Fortunately, most cramps are not a danger to health but they can be very uncomfortable. For athletes in competitions, it can be a disaster for the team.
What Causes Muscle Cramps?
Muscle cramps may happen because of these causes:
- Cramps can be caused by muscle fatigue from sports. Cramp pain following exercise is usually relieved by rest, but in severe cases even rest offers no benefit, and pain can continue even if you lie down.
- Even if you do not play sports, muscle fatigue may occur from sitting or lying for an extended period in an awkward position, or any repetitive use can cause cramps.
- Imbalances of fluids, hormones, or body salts (the “electrolytes” calcium, magnesium, potassium) or dehydration. Muscle cramps are more likely when you exercise in hot weather because sweat drains your body’s fluids, salt and minerals as mentioned. Loss of these nutrients may also cause a muscle to spasm.
- When injury such as a broken bone or strained muscle occurs, sometimes the muscles surrounding the injury spasm as a protective mechanism. In this case the spasm tends to minimize movement and stabilize the area of injury.
- Diseases affecting nerves and muscles.
- Some medications, for instance, diuretics.
Who Can Have Muscle Cramp?
Almost everyone – an estimated 95% – experiences a muscle cramp at some stage. Although children can get them, cramps are more common in adults and tend to become more frequent with age. Some people get them regularly with any physical exertion but here are few common groups who may have muscle cramp:
- Muscle cramps are very common among endurance athletes (marathon runners and triathlon athletes). Cramps often develop near the end of intense or prolonged exercise, or the night after.

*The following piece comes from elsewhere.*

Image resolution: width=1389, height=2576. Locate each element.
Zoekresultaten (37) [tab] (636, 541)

- Older people are also susceptible to muscle cramps due to normal muscle loss (atrophy) that begins in the mid-40s and accelerates with inactivity. As we age, our muscles are not able to work as hard or as quickly as they used to. The body also loses some of its sense of thirst and its ability to sense and respond to changes in temperature.
- Pregnant women and the elderly commonly experience nocturnal leg cramps. Muscle spasms in the calf (charley horse) can occur one or many times during the night, from a few seconds duration through to a few minutes.

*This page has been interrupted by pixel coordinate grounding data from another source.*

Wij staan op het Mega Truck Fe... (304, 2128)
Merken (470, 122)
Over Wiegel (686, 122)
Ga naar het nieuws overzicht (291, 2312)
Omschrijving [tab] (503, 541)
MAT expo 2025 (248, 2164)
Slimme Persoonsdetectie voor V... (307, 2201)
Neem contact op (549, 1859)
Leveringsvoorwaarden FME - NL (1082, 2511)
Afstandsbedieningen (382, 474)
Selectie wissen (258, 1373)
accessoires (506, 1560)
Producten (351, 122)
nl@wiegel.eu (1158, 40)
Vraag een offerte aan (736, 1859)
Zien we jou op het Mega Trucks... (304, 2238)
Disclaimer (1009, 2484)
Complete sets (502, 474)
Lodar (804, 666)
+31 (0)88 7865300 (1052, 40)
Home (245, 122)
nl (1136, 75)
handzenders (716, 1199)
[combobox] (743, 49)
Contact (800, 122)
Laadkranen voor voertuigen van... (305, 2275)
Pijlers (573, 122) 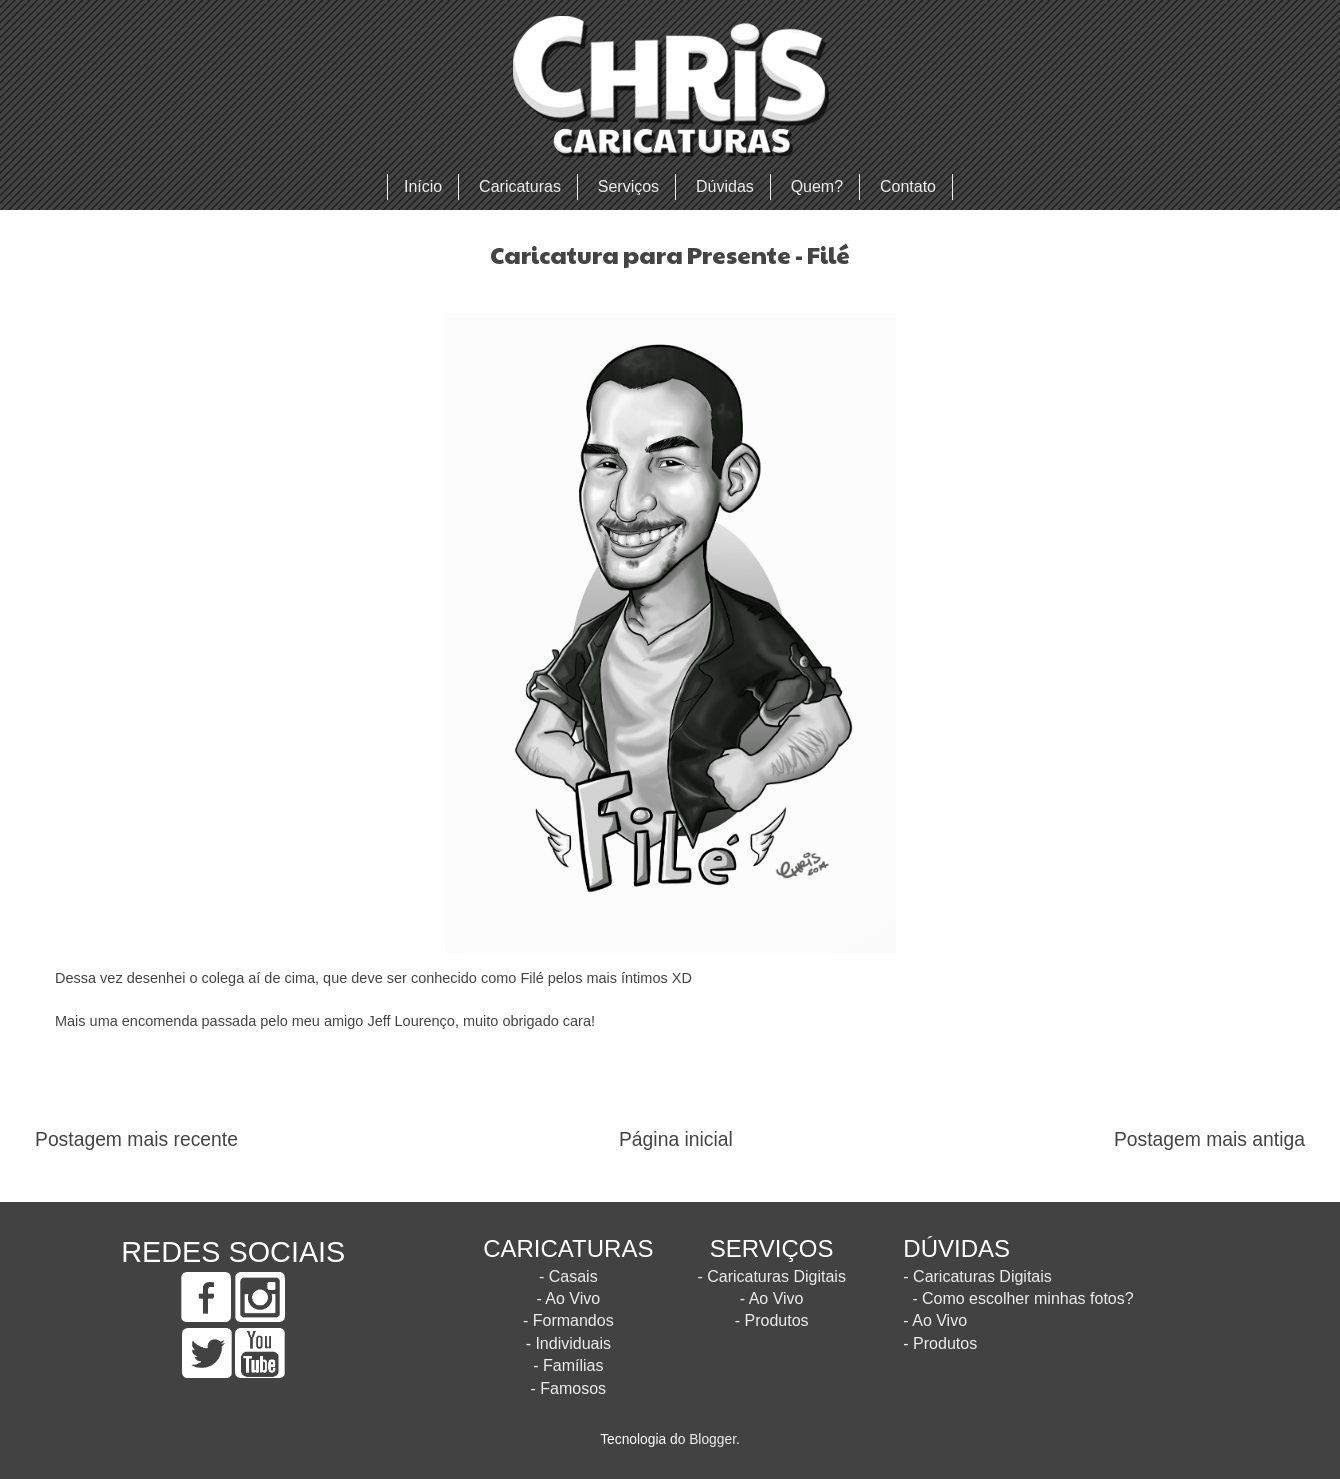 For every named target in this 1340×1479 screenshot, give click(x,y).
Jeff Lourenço (411, 1021)
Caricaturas (520, 186)
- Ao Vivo (568, 1298)
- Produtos (772, 1320)
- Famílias (568, 1365)
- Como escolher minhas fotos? (1022, 1298)
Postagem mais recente (136, 1139)
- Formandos (568, 1320)
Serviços (628, 186)
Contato (908, 186)
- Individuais (568, 1343)
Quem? (817, 186)
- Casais (568, 1276)
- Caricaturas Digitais (771, 1276)
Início (423, 186)
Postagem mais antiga (1209, 1139)
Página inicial (676, 1139)
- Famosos (569, 1388)
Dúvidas (725, 186)
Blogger (712, 1439)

How Can A Cramp Be Stopped?
- Most muscle cramps can be stopped if the muscle is stretched, either by standing up or massaging.
- Stretch and massage a cramped leg by straightening it and pointing toes upward, while gently rubbing the cramped area to help the muscle relax.
- For a calf cramp (charley horse) – put weight on the affected leg and bend the knee slightly. For a thigh cramp, keep both legs straight and lean forward at the waist, using a chair to steady yourself.
- You may also undo a cramp with ice. Ice is both a pain reliever and an anti-inflammatory. Try massaging the area with ice for no more than 10 minutes or until the area is bright red, which indicates that blood cells have returned to heat the cramped muscle. If ice is too uncomfortable, try heat. Heat improves superficial blood circulation and makes muscles more flexible, so some people find that heat is more soothing for muscle cramps than ice. Try a heating pad for 20 minutes at a time or even a warm shower or bath. Make sure to massage the muscle with your hands following ice or heat. My experience with heat is far more better than ice to stop the cramp.
How Can Cramps Be Prevented?
- Keep your body adequately hydrated. Drinking plenty of fluids may help to prevent reoccurring cramps, as fluids help muscles contract and relax. Drink 6 to 8 glasses of water everyday, preferably non-caffeinated drinks.
- Daily stretching may help prevent nocturnal leg cramps. Before sleep, stand just short of a meter from a wall with hands on the wall. While bending one knee, lean towards the wall and hold for ten seconds keeping the heels pressed flat to the floor before straightening the knee. Repeat using the other leg. Each leg should be stretched up to ten times for best effect.
If you have frequent cramps, I suggest you to seek medical advice. A doctor may prescribe a suitable muscle relaxant and he will check to ensure that there are no underlying problems causing the cramps.